Jānis studied the violin, ‘cello and piano at the Emīls Zigerts Institute (later renamed the First Riga Musical Institute). On Zigerts’s death, Jāzeps took over as director and soon the whole Mediņš family installed themselves in the premises, their mother becoming housekeeper. Jānis was introduced to German opera, and acquainted himself with a library of some 50,000 scores that Jāzeps had obtained for the Institute. By the time of his graduation in 1909 Jānis had already started teaching there.
Although he spent early years in Riga, Jānis frequently visited cousins in rural districts. He played the organ in a village church (in Skaistkalne) while still at school. He also occasionally looked after sheep in pigs in a relatives’ smallholding, and worked in a windmill and sold the flour in markets. He wrote his first composition aged 11, called ''Sudmaliņas'' (‘Windmill’) for piano, but many early pieces were lost due to his mother’s habit of using paper lying around the house to wrap up herrings brought from the market. But he never thought he would become a composer and so chose instrumental classes in order to become an orchestral musician. However, he considered his experience as a working performer to have been a far better training in orchestration than any theoretical study.

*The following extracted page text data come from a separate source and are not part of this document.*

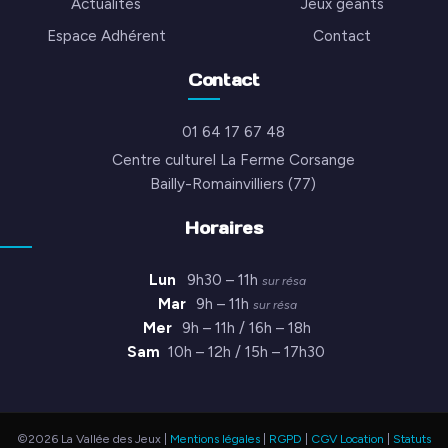
Actualités
Jeux géants
Espace Adhérent
Contact
Contact
01 64 17 67 48
Centre culturel La Ferme Corsange
Bailly-Romainvilliers (77)
Horaires
Lun
9h30 – 11h
sur résa
Mar
9h – 11h
sur résa
Mer
9h – 11h / 16h – 18h
Sam
10h – 12h / 15h – 17h30
©2026 La Vallée des Jeux |
Mentions légales
|
RGPD
|
CGV Location
|
Statuts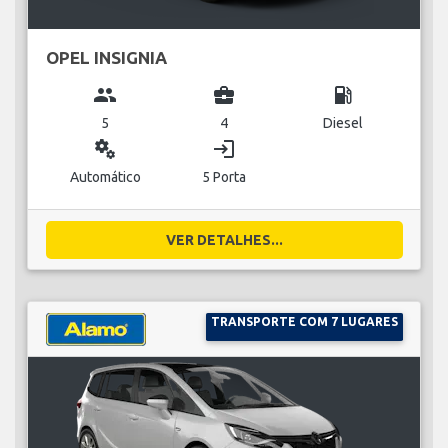
OPEL INSIGNIA
group
business_center
local_gas_station
5
4
Diesel
miscellaneous_services
login
Automático
5 Porta
VER DETALHES...
TRANSPORTE COM 7 LUGARES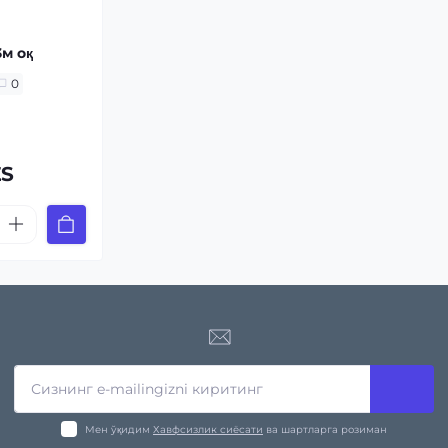
3м оқ
0
ZS
Мен ўқидим
Хавфсизлик сиёсати
ва шартларга розиман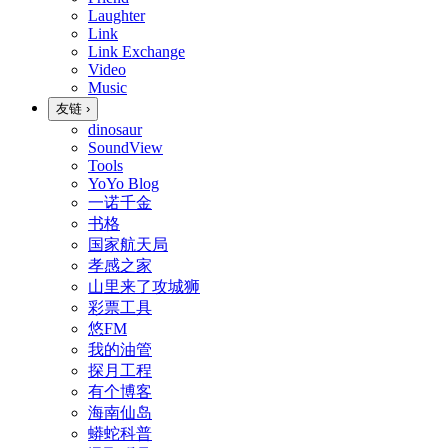
Laughter
Link
Link Exchange
Video
Music
友链
›
dinosaur
SoundView
Tools
YoYo Blog
一诺千金
书格
国家航天局
孝感之家
山里来了攻城狮
彩票工具
悠FM
我的油管
探月工程
有个博客
海南仙岛
蟒蛇科普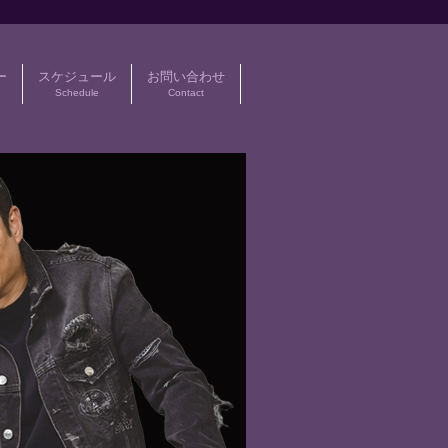
ー
スケジュール
お問い合わせ
Schedule
Contact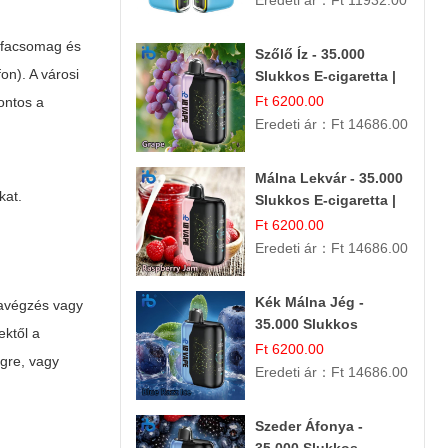
Eredeti ár：
Ft 11932.00
rifacsomag és
Szőlő Íz - 35.000
on). A városi
Slukkos E-cigaretta |
Friss Gyümölcs
Ft 6200.00
ontos a
Aroma
Eredeti ár：
Ft 14686.00
Málna Lekvár - 35.000
kat.
Slukkos E-cigaretta |
IBVape Bar Édes
Ft 6200.00
Gyümölcs Íz
Eredeti ár：
Ft 14686.00
Kék Málna Jég -
kavégzés vagy
35.000 Slukkos
ektől a
eldobható E-cigaretta
Ft 6200.00
gre, vagy
| Frissítő Ízélmény
Eredeti ár：
Ft 14686.00
Szeder Áfonya -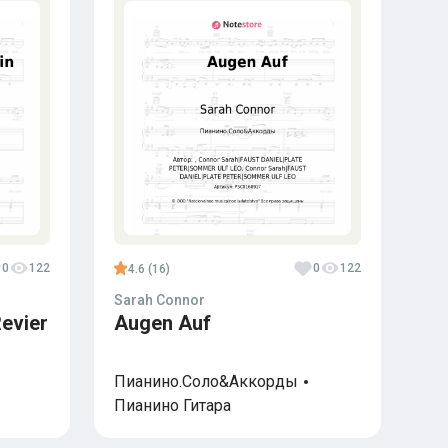
0
122
0
122
4.6 (16)
Sarah Connor
Revier
Augen Auf
Пианино.Соло&Аккорды
Пианино
Гитара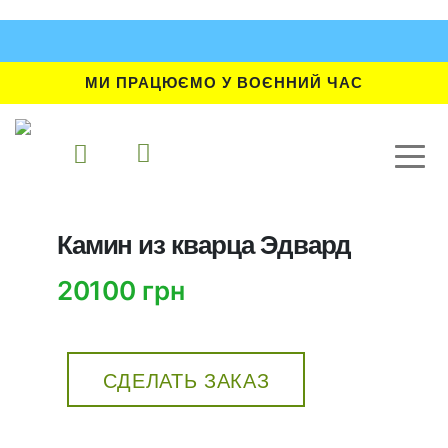
МИ ПРАЦЮЄМО У ВОЄННИЙ ЧАС
Камин из кварца Эдвард
20100 грн
СДЕЛАТЬ ЗАКАЗ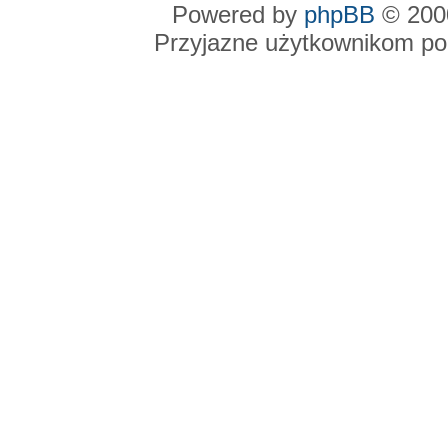
Powered by
phpBB
© 2000
Przyjazne użytkownikom po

The Māmuļā Association had been founded in Riga in 1904 and both Jānis and Jāzeps soon started playing in their theatre orchestra, the Fischer Kappella. They performed operas including ''Undine'' and ''A Life for the Tsar''. The society’s theatre was destroyed by fire 1907 and relocated to the Interimteatrī, where they played Jāzeps Vītols's music for Aspazija’s drama ''Vaidelote''. Jānis later described these experiences as ‘part of the period of awakening of Latvian art’. During summer months, the orchestra relocated to Haapsalu on the Baltic; the town was often populated by Russian musicians but, being the only pianist in the orchestra, Jānis was in great demand and there played a large amount of chamber repertoire and got to know the latest Russian song repertoire (including Rachmaninoff, Arensky and Glière). Tchaikovsky had spent one summer there; decades later Mediņš heard Glazunov’s brother listening to music as he passed his house.
Managing to avoid army call up, from 1909 Jānis took various odd jobs around Riga (including working in a piano shop, in orchestras and making recordings of Latvian art music and folksongs). In 1913 he started work as violist in the orchestra of Latvian Opera, under Pāvuls Jurjāns (the orchestra he was later to conduct himself). He first conducted when taking part in another amateur orchestra, this time made up from mostly factory workers from the island Sarkandaugava on the outskirts of Riga. The next time was in the Latvian Opera: Jurjāns had noticed his ability when standing in as chorus-master, and suggested he conduct performances of works already in the repertoire (''Life for the Tsar'' and ''The Demon''). For these he travelled to Kharkov, where he also visited the composer Andrejs Jurjāns (1856—1922), a founder of Latvian art music and, by that time, deaf.